Ahh, fullness of time. It’s about time. Do you sense time’s fullness in your life?
We might also talk about the birthing of time. A whole new continuum has been birthed with the choices we make. These choices begin to set up a whole new set of relationships with the rest of creation. Want to adopt a new future, adopt a new choice.
I just picked up a new book, The Jewish Annotated New Testament edited by Amy-Jill Levine and Marc Zvi Brettler. Another way to approach this is the reflection on verse 6.

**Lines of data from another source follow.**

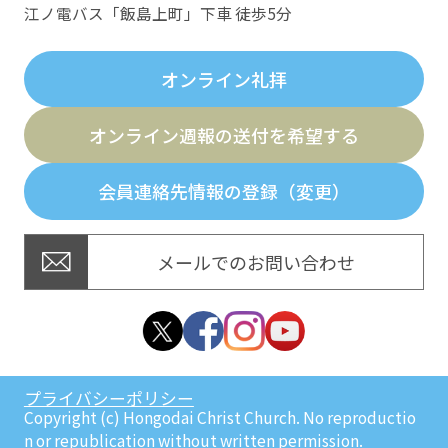
江ノ電バス「飯島上町」下車 徒歩5分
オンライン礼拝
オンライン週報の送付を希望する
会員連絡先情報の登録（変更）
メールでのお問い合わせ
プライバシーポリシー
Copyright (c) Hongodai Christ Church. No reproductio
n or republication without written permission.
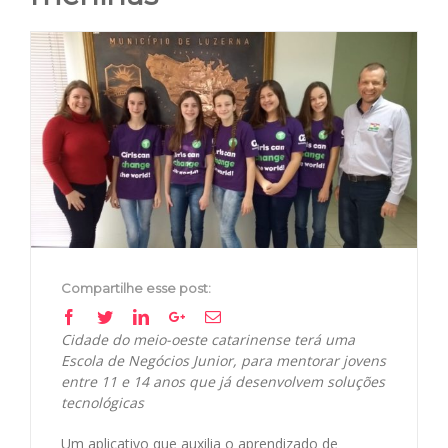
View
Larger
Image
Compartilhe esse post:
Facebook
Twitter
Linkedin
Google+
Email
Cidade do meio-oeste catarinense terá uma
Escola de Negócios Junior, para mentorar jovens
entre 11 e 14 anos que já desenvolvem soluções
tecnológicas
Um aplicativo que auxilia o aprendizado de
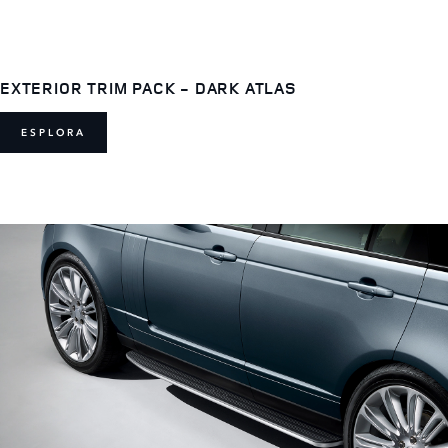
EXTERIOR TRIM PACK - DARK ATLAS
ESPLORA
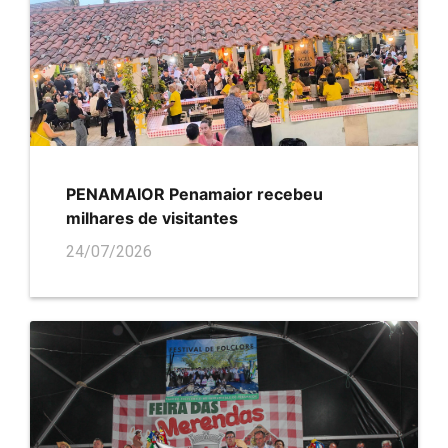
PENAMAIOR Penamaior recebeu
milhares de visitantes
24/07/2026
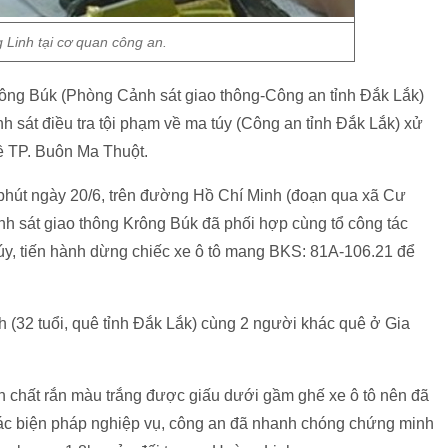
 Linh tại cơ quan công an.
Krông Búk (Phòng Cảnh sát giao thông-Công an tỉnh Đắk Lắk)
 sát điều tra tội phạm về ma túy (Công an tỉnh Đắk Lắk) xử
ề TP. Buôn Ma Thuột.
 phút ngày 20/6, trên đường Hồ Chí Minh (đoạn qua xã Cư
nh sát giao thông Krông Búk đã phối hợp cùng tổ công tác
túy, tiến hành dừng chiếc xe ô tô mang BKS: 81A-106.21 để
h (32 tuổi, quê tỉnh Đắk Lắk) cùng 2 người khác quê ở Gia
ịch chất rắn màu trắng được giấu dưới gầm ghế xe ô tô nên đã
 các biện pháp nghiệp vụ, công an đã nhanh chóng chứng minh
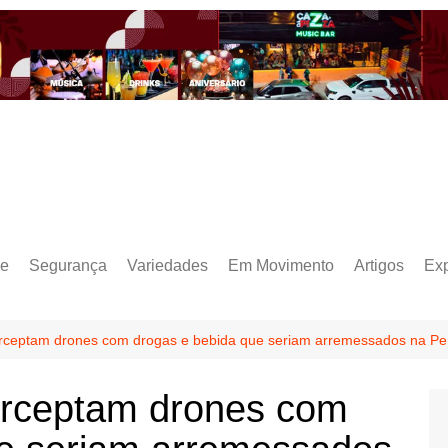
e
Segurança
Variedades
Em Movimento
Artigos
Ex
nterceptam drones com drogas e bebida que seriam arremessados na Pe
terceptam drones com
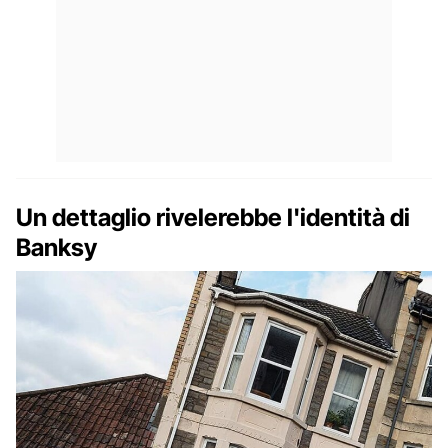
Un dettaglio rivelerebbe l'identità di
Banksy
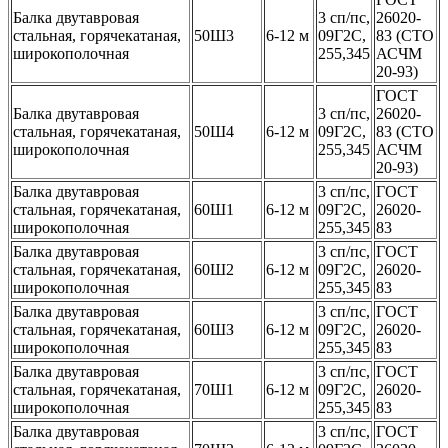
Балка двутавровая
3 сп/пс,
26020-
стальная, горячекатаная,
50Ш3
6-12 м
09Г2С,
83 (СТО
широкополочная
255,345
АСЧМ
20-93)
ГОСТ
Балка двутавровая
3 сп/пс,
26020-
стальная, горячекатаная,
50Ш4
6-12 м
09Г2С,
83 (СТО
широкополочная
255,345
АСЧМ
20-93)
Балка двутавровая
3 сп/пс,
ГОСТ
стальная, горячекатаная,
60Ш1
6-12 м
09Г2С,
26020-
широкополочная
255,345
83
Балка двутавровая
3 сп/пс,
ГОСТ
стальная, горячекатаная,
60Ш2
6-12 м
09Г2С,
26020-
широкополочная
255,345
83
Балка двутавровая
3 сп/пс,
ГОСТ
стальная, горячекатаная,
60ШЗ
6-12 м
09Г2С,
26020-
широкополочная
255,345
83
Балка двутавровая
3 сп/пс,
ГОСТ
стальная, горячекатаная,
70Ш1
6-12 м
09Г2С,
26020-
широкополочная
255,345
83
Балка двутавровая
3 сп/пс,
ГОСТ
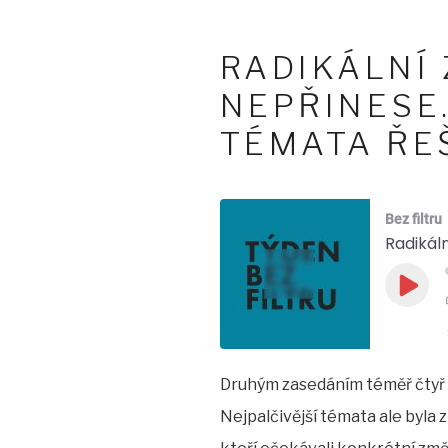
RADIKÁLNÍ
NEPŘINESE.
TÉMATA ŘE
Bez filtru
Radikáln
Play
Epis
Druhým zasedáním téměř čtyř s
SHARE
Nejpalčivější témata ale byla
LINK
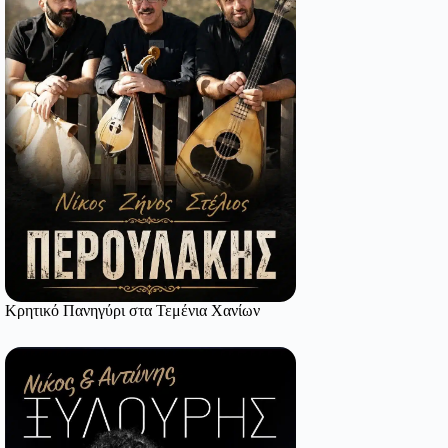
Κρητικό Πανηγύρι στα Τεμένια Χανίων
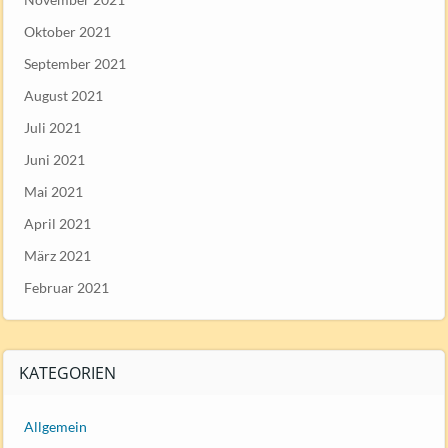
Oktober 2021
September 2021
August 2021
Juli 2021
Juni 2021
Mai 2021
April 2021
März 2021
Februar 2021
KATEGORIEN
Allgemein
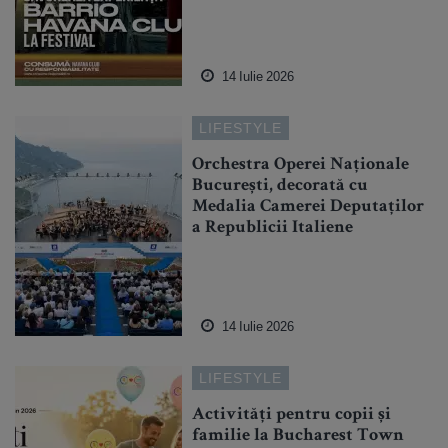
14 Iulie 2026
LIFESTYLE
Orchestra Operei Naționale
București, decorată cu
Medalia Camerei Deputaților
a Republicii Italiene
14 Iulie 2026
LIFESTYLE
Activități pentru copii și
familie la Bucharest Town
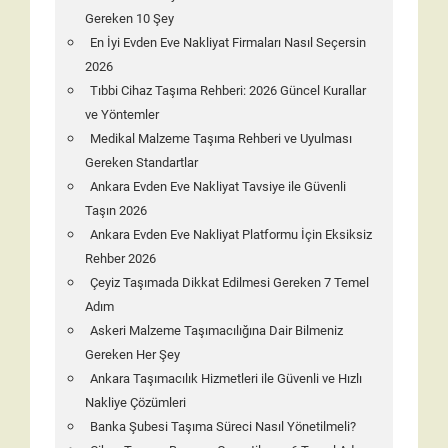
Gereken 10 Şey
En İyi Evden Eve Nakliyat Firmaları Nasıl Seçersin
2026
Tıbbi Cihaz Taşıma Rehberi: 2026 Güncel Kurallar
ve Yöntemler
Medikal Malzeme Taşıma Rehberi ve Uyulması
Gereken Standartlar
Ankara Evden Eve Nakliyat Tavsiye ile Güvenli
Taşın 2026
Ankara Evden Eve Nakliyat Platformu İçin Eksiksiz
Rehber 2026
Çeyiz Taşımada Dikkat Edilmesi Gereken 7 Temel
Adım
Askeri Malzeme Taşımacılığına Dair Bilmeniz
Gereken Her Şey
Ankara Taşımacılık Hizmetleri ile Güvenli ve Hızlı
Nakliye Çözümleri
Banka Şubesi Taşıma Süreci Nasıl Yönetilmeli?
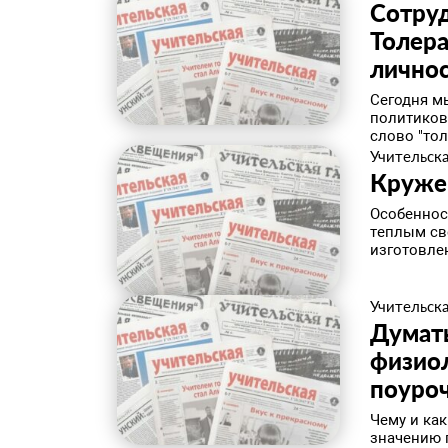
Сотруд
Толера
лично
Сегодня м
политиков
слово "тол
Учительска
Круже
Особеннос
теплым св
изготовле
Учительска
Думать
физио
поуро
Чему и как
значению п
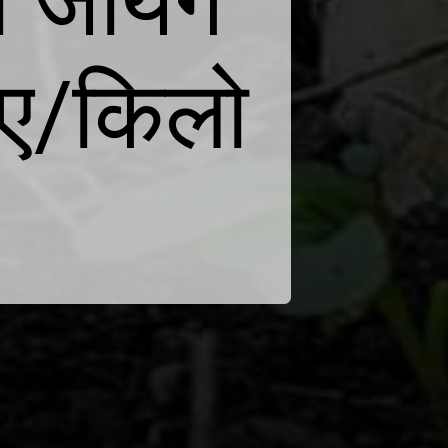
जायेंगे
पए/किलो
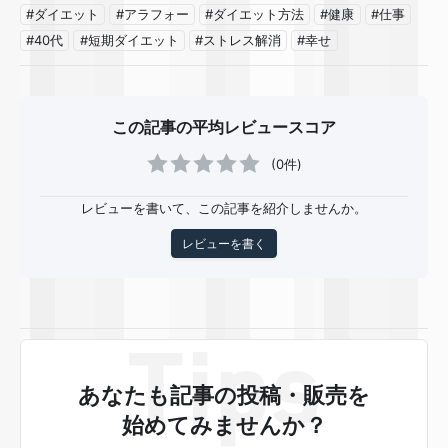
#ダイエット
#アラフォー
#ダイエット方法
#健康
#仕事
#40代
#短期ダイエット
#ストレス解消
#幸せ
この記事の平均レビュースコア
(0件)
レビューを書いて、この記事を紹介しませんか。
レビューを書く
あなたも記事の投稿・販売を
始めてみませんか？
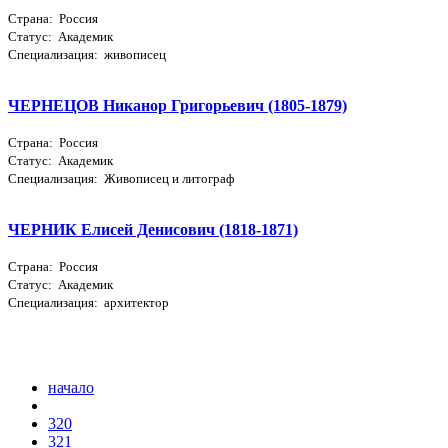
Страна: Россия
Статус: Академик
Специализация: живописец
ЧЕРНЕЦОВ Никанор Григорьевич (1805-1879)
Страна: Россия
Статус: Академик
Специализация: Живописец и литограф
ЧЕРНИК Елисей Денисович (1818-1871)
Страна: Россия
Статус: Академик
Специализация: архитектор
начало
320
321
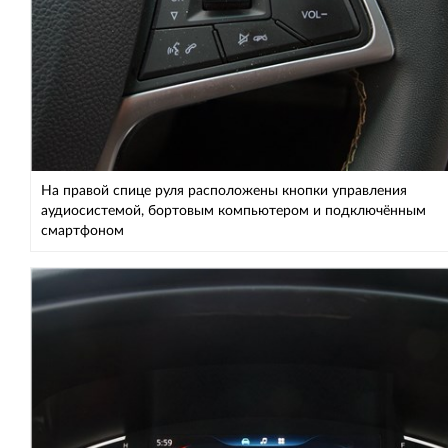
На правой спице руля расположены кнопки управления
аудиосистемой, бортовым компьютером и подключённым
смартфоном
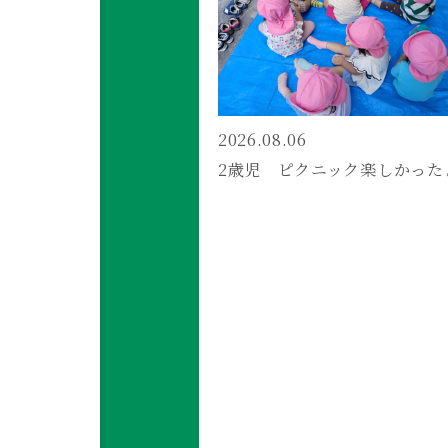
2026.08.06
2歳児 ピクニック楽しかった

6: Spirit of his son, Paul distinguishes between Christ and God but not between the Spirit and Christ. In the fourth century the Nicene Creed distinguished God the Father, God the Son (Christ), and God the Spirit. This Trinitarian conception is unknown to Paul and is barely attested in the NT. Abba! Father. Rabbinic theology, following biblical precedent, often conceived of God as father and Israel as son or sons. Still, although rabbinic prayer were sometimes directed to “our father in heaven” or “our father our king”, no rabbinic prayers invoke God as Abba, which affects a level of intimacy with the divine that made the rabbis uncomfortable. [references to rabbinic works and scripture deleted]Can you read the New Testament without foisting later conceptual models on it, including your own? While helpful to see how others have dealt with the imponderables of life, there is a freshness available when we have to deal with source material as itself.
I was also intrigued with their observation that the first verses of chapter 4 suggest we are moving on to adulthood, maturity, and in but a few verses the metaphor shifts to being adopted. Try playing with verses 1-2 in comparison with verses 4-5 and see what fits your experience of yourself and your setting.